Cal levantó la cabeza como accionada por un resorte, y la niña abrió los ojos como platos.

—¿Ah, sí?

—Sí.

El señor Tippen comenzó a enseñarle la casa por el salón formal, en una de cuyas paredes colgaba un retrato de la marquesa, rubia como su hija y tan hermosa como Paker le había dicho. Su aspecto era digno como el de una reina y distante, y su por su expresión se diría que en cualquier momento podía bajar del cuadro y echarles a todos una buena reprimenda.

Los chiquillos, pobrecitos, apenas miraron el cuadro.

Anna llamó su atención sobre un cuadro de su padre que había en la pared de enfrente.
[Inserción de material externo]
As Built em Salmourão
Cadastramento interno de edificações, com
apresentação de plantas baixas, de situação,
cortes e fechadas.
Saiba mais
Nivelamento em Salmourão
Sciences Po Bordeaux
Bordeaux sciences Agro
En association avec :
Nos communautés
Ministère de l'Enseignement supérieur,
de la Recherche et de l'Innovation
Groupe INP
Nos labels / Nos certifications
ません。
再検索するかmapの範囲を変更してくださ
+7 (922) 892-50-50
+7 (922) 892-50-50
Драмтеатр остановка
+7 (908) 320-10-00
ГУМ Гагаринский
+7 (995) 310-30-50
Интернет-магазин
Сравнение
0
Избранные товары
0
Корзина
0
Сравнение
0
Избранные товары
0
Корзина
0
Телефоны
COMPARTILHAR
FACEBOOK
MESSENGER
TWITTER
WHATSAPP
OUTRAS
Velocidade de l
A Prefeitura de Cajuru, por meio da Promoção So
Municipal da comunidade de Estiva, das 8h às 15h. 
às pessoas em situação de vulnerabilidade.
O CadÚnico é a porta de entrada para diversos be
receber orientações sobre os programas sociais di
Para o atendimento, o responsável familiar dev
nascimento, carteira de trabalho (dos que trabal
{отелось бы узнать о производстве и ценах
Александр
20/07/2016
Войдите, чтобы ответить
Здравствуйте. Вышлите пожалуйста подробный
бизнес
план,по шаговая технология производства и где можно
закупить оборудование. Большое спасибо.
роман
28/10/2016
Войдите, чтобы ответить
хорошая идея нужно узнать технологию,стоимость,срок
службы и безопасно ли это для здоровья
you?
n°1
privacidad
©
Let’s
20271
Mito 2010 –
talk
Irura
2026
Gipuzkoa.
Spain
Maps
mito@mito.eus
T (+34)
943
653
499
—¡Cómo se parece ese señor a vuestro padre! —exclamó con intención de hacerlos reír, ya que la visión del retrato de su madre les había afectado mucho. El retrato lo presentaba más joven y más delgado, pero reflejaba perfectamente su severidad, aunque también había en su mirada un triste anhelo que le llegó al corazón. Los ojos de su hijo transmitían esa misma tristeza, pero el chiquillo parecía haber renunciado a desear nada. ¿Cómo podría ayudarle?
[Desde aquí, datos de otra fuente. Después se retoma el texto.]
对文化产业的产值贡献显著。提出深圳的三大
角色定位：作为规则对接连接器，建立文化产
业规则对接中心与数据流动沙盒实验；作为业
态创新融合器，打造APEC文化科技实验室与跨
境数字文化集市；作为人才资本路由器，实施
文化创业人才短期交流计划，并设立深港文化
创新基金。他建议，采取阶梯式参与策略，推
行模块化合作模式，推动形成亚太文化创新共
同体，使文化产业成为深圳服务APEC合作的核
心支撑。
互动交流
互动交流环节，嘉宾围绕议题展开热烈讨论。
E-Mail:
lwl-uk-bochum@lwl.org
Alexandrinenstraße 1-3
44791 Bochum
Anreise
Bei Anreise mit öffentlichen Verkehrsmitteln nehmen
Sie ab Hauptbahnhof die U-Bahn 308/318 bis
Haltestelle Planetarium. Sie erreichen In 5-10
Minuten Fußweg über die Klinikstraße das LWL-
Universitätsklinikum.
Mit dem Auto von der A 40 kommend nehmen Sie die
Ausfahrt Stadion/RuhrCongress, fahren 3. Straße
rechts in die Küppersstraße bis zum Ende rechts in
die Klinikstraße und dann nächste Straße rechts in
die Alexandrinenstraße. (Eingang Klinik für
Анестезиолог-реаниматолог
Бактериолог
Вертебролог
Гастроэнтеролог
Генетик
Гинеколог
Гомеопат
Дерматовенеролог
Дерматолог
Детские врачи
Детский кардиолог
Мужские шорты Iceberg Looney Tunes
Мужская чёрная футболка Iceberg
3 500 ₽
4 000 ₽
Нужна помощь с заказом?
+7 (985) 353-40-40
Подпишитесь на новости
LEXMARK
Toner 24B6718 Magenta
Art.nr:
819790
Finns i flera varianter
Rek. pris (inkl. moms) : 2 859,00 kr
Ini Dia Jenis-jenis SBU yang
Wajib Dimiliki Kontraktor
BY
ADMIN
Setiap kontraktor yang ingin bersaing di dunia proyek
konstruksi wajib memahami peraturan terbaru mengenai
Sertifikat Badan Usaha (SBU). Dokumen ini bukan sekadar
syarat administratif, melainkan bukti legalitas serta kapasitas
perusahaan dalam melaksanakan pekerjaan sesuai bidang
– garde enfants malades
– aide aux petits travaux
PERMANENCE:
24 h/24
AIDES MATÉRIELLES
La voz de lord Brentmore sonó de nuevo en sus oídos. «Proporcióneles a mis hijos lo que necesiten para ser felices».

¿Cómo iba a conseguir hacerlos felices?

A medida que iban recorriendo la casa descubrió que el señor Tippen era un guía competente, capaz de explicar las relaciones de la familia en los miles de retratos y otras pinturas que narraban la historia familiar y de la construcción de la mansión.

Los niños se mantuvieron extraordinariamente silenciosos, mirándolo todo como si fuera la primera vez que lo veían. ¿Cuántas veces habrían estado en aquellas habitaciones? No habrían estado siempre confinados en su ala de la mansión, ¿no?

El señor Tippen, cuando abría la puerta que conducía a los jardines, pareció leerle el pensamiento.

—Como ha podido comprobar, estas habitaciones están llenas de tesoros de valor incalculable, señorita Hill. No son zona de juegos. A los niños no se les permite que…

Anna no se dejó amilanar.

—Si está usted pretendiendo decirme cómo debo tratar a los niños, señor Tippen, le recuerdo que están única y exclusivamente bajo mi responsabilidad.

Dory seguía de su mano y la chiquilla le dio un apretón y sonrió.

Anna le devolvió la sonrisa. Había vuelto a ser insolente.

Solo esperaba no haber empeorado las cosas para los tres.